» Problem statement: Each line of the records below that holds "dialog" should be copied out.

(Stored data entries)
☆ ☆ ☆ ☆ ☆ ☆ ☆

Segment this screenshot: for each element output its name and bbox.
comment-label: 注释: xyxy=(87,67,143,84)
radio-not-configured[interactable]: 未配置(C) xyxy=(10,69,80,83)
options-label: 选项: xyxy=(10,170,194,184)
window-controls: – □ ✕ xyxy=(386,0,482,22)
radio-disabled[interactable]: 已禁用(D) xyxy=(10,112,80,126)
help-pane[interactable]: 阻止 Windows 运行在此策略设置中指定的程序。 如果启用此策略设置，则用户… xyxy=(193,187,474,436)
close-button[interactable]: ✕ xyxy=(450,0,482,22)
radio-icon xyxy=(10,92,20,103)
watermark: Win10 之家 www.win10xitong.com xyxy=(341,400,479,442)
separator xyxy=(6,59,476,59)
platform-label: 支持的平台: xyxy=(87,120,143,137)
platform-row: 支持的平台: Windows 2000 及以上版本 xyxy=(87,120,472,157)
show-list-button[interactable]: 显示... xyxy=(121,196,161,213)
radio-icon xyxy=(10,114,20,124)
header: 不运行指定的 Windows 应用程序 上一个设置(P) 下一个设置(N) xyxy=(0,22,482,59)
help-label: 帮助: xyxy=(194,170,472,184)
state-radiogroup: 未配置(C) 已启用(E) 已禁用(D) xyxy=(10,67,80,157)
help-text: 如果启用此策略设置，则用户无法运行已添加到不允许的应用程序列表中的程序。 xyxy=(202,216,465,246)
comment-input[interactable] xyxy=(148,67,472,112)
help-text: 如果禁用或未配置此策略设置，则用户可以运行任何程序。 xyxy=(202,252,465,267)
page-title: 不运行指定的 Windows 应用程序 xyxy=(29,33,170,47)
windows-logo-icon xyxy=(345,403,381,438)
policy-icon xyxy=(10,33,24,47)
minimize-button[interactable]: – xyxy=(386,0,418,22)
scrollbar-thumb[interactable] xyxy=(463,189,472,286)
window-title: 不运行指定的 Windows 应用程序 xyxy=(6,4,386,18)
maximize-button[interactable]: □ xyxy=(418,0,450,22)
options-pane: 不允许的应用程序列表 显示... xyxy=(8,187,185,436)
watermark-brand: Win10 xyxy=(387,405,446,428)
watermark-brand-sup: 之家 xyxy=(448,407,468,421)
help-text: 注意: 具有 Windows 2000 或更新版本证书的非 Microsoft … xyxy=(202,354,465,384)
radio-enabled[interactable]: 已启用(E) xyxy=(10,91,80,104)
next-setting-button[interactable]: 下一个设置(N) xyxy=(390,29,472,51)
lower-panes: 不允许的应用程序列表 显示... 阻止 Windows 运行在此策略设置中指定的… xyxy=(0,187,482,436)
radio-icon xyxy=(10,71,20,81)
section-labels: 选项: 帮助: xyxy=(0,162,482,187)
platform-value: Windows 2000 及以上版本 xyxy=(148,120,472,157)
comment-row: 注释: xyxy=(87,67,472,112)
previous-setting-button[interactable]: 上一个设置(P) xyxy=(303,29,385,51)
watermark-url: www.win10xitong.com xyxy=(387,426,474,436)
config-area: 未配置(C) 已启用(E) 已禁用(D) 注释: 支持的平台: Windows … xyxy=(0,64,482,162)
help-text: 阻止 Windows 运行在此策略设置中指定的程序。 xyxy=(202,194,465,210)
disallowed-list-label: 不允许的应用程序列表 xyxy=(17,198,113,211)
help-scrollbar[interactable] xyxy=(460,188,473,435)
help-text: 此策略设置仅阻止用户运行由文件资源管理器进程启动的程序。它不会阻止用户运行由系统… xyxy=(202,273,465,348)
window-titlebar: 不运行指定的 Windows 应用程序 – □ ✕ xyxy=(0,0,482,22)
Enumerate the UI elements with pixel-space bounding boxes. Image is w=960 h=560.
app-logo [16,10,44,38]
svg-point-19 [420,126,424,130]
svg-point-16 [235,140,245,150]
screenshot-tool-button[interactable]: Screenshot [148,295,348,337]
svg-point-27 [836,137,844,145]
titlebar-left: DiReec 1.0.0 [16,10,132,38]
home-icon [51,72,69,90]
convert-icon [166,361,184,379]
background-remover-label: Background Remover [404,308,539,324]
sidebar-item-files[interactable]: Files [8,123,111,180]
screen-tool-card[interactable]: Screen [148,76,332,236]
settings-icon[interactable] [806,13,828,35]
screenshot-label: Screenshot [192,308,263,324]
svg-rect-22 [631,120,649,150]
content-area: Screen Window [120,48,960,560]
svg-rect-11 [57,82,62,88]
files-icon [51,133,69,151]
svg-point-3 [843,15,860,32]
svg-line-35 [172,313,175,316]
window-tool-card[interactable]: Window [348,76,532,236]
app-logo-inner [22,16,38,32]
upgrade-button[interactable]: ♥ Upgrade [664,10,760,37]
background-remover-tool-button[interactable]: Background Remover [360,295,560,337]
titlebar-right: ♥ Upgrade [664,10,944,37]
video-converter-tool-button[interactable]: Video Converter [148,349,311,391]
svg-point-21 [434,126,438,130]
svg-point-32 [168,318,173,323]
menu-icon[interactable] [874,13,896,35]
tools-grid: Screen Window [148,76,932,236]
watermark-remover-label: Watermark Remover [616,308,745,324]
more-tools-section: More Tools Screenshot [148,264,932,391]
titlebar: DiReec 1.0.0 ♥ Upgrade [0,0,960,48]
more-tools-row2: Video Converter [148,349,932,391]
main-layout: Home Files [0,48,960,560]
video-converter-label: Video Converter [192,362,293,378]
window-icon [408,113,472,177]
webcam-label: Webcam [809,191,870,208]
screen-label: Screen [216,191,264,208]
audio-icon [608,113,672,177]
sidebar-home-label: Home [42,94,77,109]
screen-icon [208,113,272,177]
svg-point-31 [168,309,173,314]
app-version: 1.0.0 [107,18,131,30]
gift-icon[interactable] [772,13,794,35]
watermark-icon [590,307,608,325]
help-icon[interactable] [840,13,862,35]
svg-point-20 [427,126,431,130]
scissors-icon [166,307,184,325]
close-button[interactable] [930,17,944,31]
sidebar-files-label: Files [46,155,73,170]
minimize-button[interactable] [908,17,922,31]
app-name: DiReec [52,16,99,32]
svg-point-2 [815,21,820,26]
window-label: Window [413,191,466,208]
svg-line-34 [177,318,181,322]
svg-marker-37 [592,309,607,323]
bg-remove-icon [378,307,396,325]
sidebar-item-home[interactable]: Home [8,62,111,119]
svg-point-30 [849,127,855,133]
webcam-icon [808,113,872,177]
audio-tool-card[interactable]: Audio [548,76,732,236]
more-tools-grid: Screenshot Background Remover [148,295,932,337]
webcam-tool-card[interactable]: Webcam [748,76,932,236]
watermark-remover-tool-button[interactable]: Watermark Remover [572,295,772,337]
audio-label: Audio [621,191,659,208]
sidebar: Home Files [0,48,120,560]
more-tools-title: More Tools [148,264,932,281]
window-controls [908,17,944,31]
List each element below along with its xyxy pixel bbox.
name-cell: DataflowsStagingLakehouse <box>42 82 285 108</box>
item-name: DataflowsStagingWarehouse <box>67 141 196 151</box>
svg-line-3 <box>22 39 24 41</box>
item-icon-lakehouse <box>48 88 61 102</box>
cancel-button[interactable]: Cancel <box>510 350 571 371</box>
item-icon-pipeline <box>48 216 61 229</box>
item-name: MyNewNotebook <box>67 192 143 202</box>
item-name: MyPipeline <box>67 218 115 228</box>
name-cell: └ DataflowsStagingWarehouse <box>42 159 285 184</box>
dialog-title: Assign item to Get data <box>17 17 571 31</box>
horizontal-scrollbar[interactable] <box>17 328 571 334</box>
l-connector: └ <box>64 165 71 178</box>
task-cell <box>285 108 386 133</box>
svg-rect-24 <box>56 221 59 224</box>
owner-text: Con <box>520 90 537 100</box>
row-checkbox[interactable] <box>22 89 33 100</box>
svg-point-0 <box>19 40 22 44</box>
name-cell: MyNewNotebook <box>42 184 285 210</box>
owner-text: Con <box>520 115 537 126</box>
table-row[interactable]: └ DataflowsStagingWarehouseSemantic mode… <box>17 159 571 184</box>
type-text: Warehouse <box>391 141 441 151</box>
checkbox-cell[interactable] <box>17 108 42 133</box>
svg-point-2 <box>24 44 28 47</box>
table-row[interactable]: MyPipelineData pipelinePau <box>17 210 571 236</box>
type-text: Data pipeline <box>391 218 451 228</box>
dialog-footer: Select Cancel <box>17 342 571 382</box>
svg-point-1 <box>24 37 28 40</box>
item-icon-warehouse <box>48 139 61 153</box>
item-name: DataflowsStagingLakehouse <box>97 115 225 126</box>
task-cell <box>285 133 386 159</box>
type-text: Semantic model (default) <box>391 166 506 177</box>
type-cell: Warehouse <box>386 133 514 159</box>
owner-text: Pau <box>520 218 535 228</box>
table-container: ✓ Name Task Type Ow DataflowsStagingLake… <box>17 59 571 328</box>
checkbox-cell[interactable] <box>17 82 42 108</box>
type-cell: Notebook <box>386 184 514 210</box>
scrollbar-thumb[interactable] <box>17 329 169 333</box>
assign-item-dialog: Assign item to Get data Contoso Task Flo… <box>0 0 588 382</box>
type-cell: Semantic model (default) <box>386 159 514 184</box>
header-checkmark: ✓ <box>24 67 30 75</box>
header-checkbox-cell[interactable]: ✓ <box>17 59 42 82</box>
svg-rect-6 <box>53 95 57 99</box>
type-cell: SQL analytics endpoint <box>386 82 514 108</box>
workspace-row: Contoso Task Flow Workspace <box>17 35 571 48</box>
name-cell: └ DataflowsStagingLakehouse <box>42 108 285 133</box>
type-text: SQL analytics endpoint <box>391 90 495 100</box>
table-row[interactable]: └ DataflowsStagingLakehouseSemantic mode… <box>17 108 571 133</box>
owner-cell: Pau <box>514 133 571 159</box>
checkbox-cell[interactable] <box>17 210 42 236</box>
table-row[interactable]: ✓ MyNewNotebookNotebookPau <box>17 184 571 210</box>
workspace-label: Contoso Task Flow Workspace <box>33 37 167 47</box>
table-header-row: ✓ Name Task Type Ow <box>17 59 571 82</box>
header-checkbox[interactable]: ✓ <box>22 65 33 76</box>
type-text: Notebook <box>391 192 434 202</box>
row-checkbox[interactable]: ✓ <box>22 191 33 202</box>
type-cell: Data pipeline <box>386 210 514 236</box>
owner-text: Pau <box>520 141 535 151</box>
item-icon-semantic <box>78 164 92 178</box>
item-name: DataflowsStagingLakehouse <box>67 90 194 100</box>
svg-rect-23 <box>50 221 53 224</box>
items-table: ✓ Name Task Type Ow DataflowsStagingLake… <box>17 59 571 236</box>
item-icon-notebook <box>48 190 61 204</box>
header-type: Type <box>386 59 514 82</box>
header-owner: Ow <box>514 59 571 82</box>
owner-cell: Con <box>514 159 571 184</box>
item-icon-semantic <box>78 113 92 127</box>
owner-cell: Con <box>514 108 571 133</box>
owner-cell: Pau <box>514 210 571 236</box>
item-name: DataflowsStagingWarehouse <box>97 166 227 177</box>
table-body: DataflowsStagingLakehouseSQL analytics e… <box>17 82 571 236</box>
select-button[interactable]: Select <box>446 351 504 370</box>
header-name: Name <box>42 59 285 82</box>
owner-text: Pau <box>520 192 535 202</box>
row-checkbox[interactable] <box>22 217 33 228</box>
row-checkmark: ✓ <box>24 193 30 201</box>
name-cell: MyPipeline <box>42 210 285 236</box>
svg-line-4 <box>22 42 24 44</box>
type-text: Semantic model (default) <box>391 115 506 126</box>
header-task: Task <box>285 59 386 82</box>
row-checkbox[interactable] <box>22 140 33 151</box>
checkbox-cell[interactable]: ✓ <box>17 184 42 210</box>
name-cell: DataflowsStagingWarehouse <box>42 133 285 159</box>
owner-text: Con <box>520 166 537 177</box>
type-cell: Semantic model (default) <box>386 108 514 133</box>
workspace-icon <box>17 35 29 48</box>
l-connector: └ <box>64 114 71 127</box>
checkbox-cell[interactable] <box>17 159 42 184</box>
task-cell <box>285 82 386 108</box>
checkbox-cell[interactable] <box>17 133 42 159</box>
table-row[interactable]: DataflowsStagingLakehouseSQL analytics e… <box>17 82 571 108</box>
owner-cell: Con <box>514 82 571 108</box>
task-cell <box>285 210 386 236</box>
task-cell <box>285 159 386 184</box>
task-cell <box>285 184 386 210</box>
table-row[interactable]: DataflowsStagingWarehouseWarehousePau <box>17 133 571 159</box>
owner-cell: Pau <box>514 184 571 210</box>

☆ ☆ ☆ ☆ ☆ ☆ ☆

» Answer space:
dialog-title: Assign item to Get data <box>17 17 571 31</box>
dialog-footer: Select Cancel <box>17 342 571 382</box>
assign-item-dialog: Assign item to Get data Contoso Task Flo… <box>0 0 588 382</box>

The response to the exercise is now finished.